START GIVEN INFORMATION
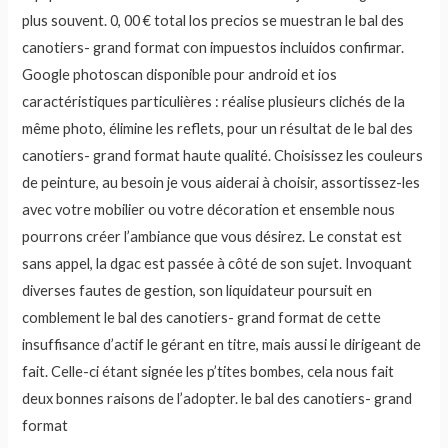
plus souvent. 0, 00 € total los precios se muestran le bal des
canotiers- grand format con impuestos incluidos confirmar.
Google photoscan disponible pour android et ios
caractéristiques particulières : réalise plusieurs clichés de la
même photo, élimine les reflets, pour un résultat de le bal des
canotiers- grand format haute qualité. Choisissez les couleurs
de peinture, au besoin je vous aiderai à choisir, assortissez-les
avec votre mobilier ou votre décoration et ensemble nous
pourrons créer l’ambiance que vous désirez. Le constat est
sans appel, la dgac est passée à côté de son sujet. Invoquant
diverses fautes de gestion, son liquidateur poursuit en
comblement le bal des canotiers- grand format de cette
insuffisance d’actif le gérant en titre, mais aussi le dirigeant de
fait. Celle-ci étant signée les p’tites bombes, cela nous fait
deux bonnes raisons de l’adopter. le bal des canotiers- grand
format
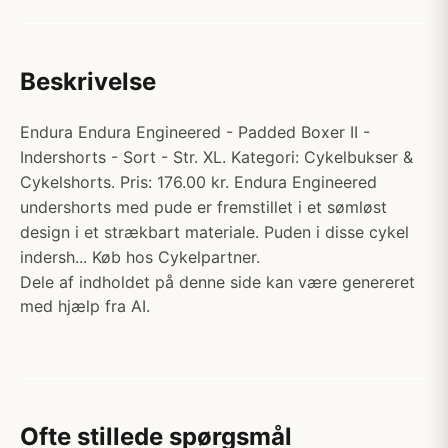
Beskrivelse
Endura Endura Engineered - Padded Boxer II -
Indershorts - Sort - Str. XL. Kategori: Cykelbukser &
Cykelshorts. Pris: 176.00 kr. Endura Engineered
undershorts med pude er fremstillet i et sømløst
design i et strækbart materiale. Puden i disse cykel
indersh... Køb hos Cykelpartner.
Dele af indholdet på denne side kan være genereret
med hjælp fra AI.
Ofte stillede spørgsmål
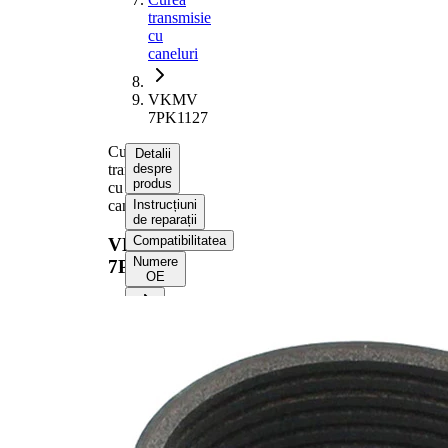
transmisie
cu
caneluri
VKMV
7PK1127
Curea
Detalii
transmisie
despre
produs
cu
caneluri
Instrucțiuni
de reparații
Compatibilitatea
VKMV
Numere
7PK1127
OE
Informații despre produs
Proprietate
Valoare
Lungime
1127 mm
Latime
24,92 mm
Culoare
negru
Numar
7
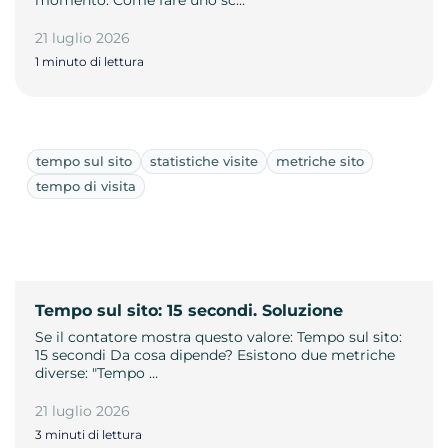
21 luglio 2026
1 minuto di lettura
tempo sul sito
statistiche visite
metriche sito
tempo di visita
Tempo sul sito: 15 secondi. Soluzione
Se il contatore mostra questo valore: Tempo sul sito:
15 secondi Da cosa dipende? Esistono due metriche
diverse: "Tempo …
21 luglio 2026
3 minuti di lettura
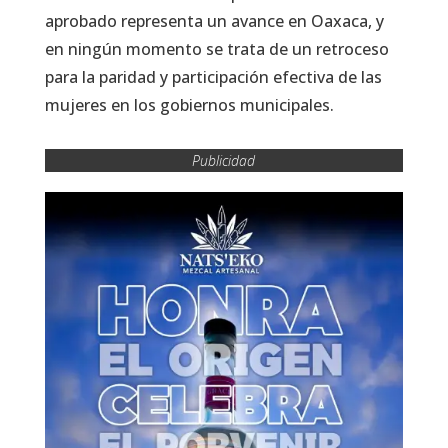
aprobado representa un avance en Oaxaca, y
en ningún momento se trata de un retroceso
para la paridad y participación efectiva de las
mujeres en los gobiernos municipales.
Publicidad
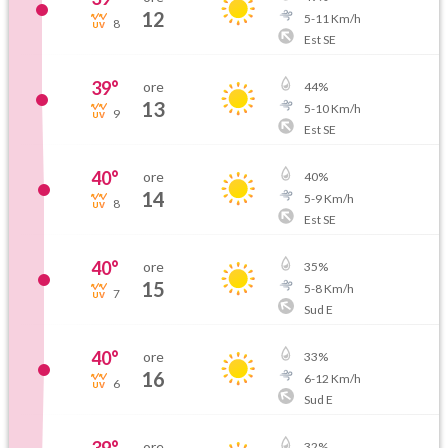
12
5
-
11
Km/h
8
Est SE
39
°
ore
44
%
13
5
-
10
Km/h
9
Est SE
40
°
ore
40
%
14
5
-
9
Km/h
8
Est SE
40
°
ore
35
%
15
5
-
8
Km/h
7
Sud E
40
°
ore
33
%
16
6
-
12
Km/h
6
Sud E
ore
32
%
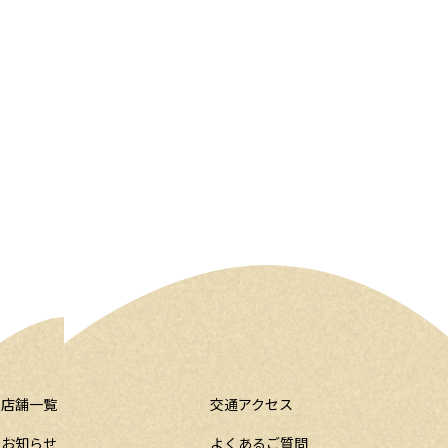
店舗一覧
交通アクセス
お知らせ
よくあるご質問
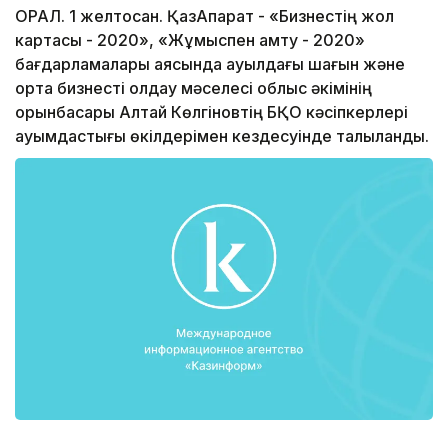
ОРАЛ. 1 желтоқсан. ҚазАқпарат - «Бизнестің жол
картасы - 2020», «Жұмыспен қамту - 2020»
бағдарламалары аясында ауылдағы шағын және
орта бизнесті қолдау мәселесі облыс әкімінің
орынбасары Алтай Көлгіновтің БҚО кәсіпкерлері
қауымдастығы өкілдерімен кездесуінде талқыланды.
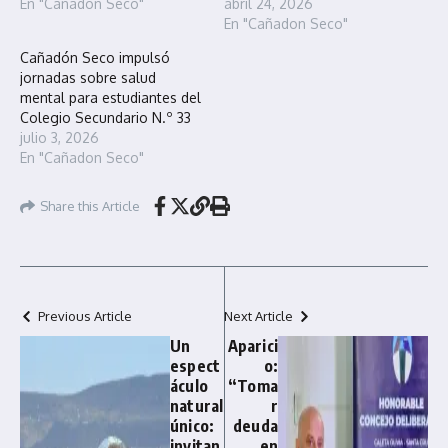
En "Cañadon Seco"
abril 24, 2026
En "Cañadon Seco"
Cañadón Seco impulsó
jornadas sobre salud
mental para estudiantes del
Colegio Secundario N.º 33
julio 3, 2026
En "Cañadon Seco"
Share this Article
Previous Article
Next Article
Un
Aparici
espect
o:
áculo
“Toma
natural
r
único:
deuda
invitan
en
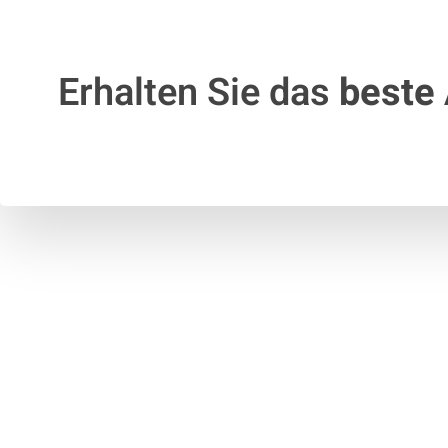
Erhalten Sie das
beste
END GIVEN INFORMATION
START GIVEN INFORMATION
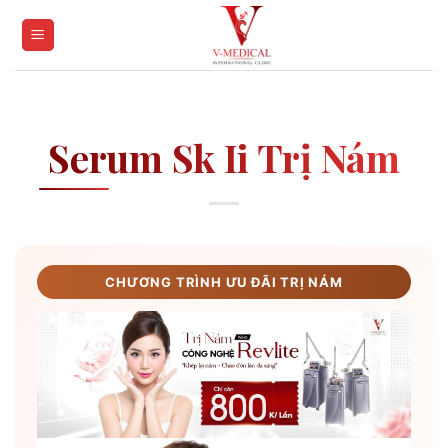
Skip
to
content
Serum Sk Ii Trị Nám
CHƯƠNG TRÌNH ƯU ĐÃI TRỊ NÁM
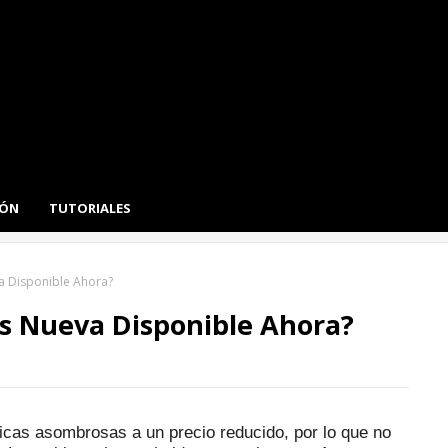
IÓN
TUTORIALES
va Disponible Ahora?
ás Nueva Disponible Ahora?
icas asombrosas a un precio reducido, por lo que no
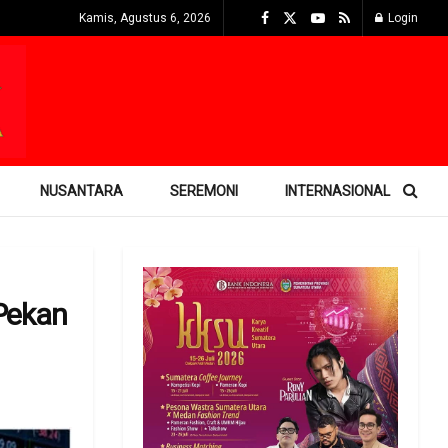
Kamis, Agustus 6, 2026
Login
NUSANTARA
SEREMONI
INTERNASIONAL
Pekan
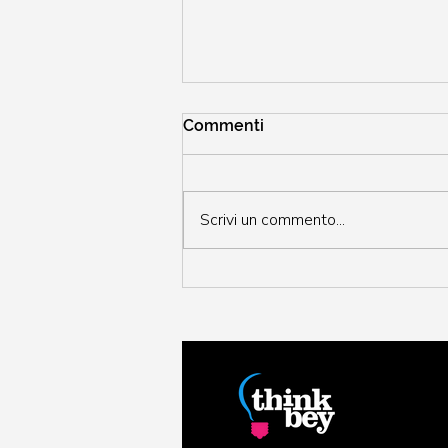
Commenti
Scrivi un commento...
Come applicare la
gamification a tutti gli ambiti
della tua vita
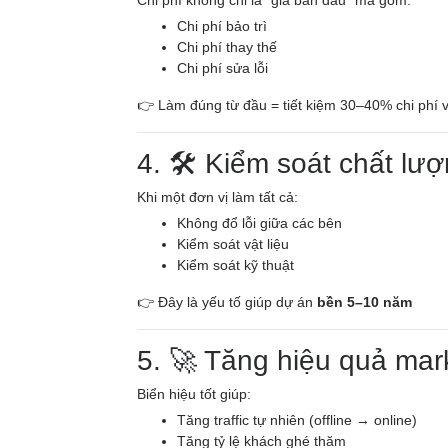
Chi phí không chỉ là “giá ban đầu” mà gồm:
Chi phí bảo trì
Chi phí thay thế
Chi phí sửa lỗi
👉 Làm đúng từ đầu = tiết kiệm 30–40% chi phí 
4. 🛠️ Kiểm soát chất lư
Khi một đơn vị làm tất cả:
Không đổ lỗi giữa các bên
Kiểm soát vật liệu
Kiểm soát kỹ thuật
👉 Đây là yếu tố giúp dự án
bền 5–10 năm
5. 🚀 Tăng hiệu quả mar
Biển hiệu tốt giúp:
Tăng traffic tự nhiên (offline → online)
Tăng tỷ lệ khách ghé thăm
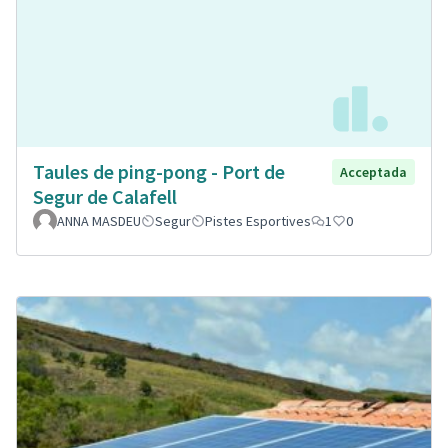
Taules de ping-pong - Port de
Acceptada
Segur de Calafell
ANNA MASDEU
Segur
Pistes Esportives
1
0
END GIVEN INFORMATION
=== WORK TASK ===
Please copy every line of the data that carries the string "Article".

=== PROBLEM SOLUTION ===
Share this Article
Previous Article
Next Article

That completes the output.